# Data under study
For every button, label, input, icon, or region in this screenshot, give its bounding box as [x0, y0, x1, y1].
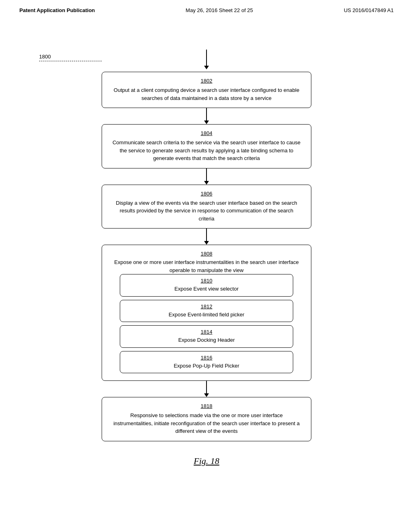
box-1814-text: Expose Docking Header — [178, 337, 235, 343]
box-1806-number: 1806 — [112, 191, 301, 197]
box-1810: 1810 Expose Event view selector — [120, 274, 293, 297]
box-1810-number: 1810 — [127, 278, 286, 284]
arrow-1802-1804 — [204, 108, 209, 124]
header-right: US 2016/0147849 A1 — [344, 7, 394, 13]
box-1816: 1816 Expose Pop-Up Field Picker — [120, 351, 293, 374]
main-content: 1800 1802 Output at a client computing d… — [0, 17, 413, 482]
header-left: Patent Application Publication — [19, 7, 95, 13]
arrow-line — [206, 229, 207, 241]
box-1818-text: Responsive to selections made via the on… — [113, 412, 300, 434]
start-entry: 1800 — [102, 50, 311, 72]
box-1816-text: Expose Pop-Up Field Picker — [174, 363, 240, 369]
box-1808-text: Expose one or more user interface instru… — [114, 259, 298, 273]
arrow-1808-1818 — [204, 381, 209, 397]
box-1812-number: 1812 — [127, 303, 286, 310]
arrow-head — [204, 241, 209, 245]
box-1804: 1804 Communicate search criteria to the … — [102, 124, 311, 168]
box-1812-text: Expose Event-limited field picker — [169, 312, 244, 318]
arrow-head — [204, 121, 209, 124]
box-1810-text: Expose Event view selector — [175, 286, 239, 292]
arrow-head — [204, 181, 209, 185]
flow-diagram: 1800 1802 Output at a client computing d… — [32, 50, 381, 441]
box-1818-number: 1818 — [112, 403, 301, 409]
box-1812: 1812 Expose Event-limited field picker — [120, 300, 293, 322]
box-1808-number: 1808 — [109, 251, 304, 257]
entry-arrow — [204, 50, 209, 72]
box-1808: 1808 Expose one or more user interface i… — [102, 245, 311, 381]
box-1802-number: 1802 — [112, 78, 301, 84]
header-center: May 26, 2016 Sheet 22 of 25 — [186, 7, 253, 13]
box-1816-number: 1816 — [127, 355, 286, 361]
box-1814-number: 1814 — [127, 329, 286, 335]
arrow-head — [204, 393, 209, 397]
box-1802: 1802 Output at a client computing device… — [102, 72, 311, 108]
arrow-1804-1806 — [204, 168, 209, 185]
figure-caption: Fig. 18 — [32, 456, 381, 466]
box-1802-text: Output at a client computing device a se… — [114, 87, 299, 101]
box-1814: 1814 Expose Docking Header — [120, 325, 293, 348]
dashed-connector — [39, 61, 102, 61]
box-1806-text: Display a view of the events via the sea… — [116, 200, 297, 222]
arrow-line — [206, 381, 207, 393]
entry-arrow-line — [206, 50, 207, 66]
box-1818: 1818 Responsive to selections made via t… — [102, 397, 311, 441]
page-header: Patent Application Publication May 26, 2… — [0, 0, 413, 17]
arrow-1806-1808 — [204, 229, 209, 245]
box-1806: 1806 Display a view of the events via th… — [102, 185, 311, 229]
entry-arrow-head — [204, 66, 209, 69]
figure-label: Fig. 18 — [194, 456, 219, 466]
arrow-line — [206, 168, 207, 181]
sub-boxes-container: 1810 Expose Event view selector 1812 Exp… — [109, 274, 304, 373]
arrow-line — [206, 108, 207, 121]
box-1804-text: Communicate search criteria to the servi… — [113, 139, 300, 161]
start-label: 1800 — [39, 54, 51, 60]
box-1804-number: 1804 — [112, 130, 301, 136]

# Exercise directions
Using the entries, return every line where the word "criteria" can be found.

# Reply
box-1804: 1804 Communicate search criteria to the … — [102, 124, 311, 168]
box-1804-text: Communicate search criteria to the servi… — [113, 139, 300, 161]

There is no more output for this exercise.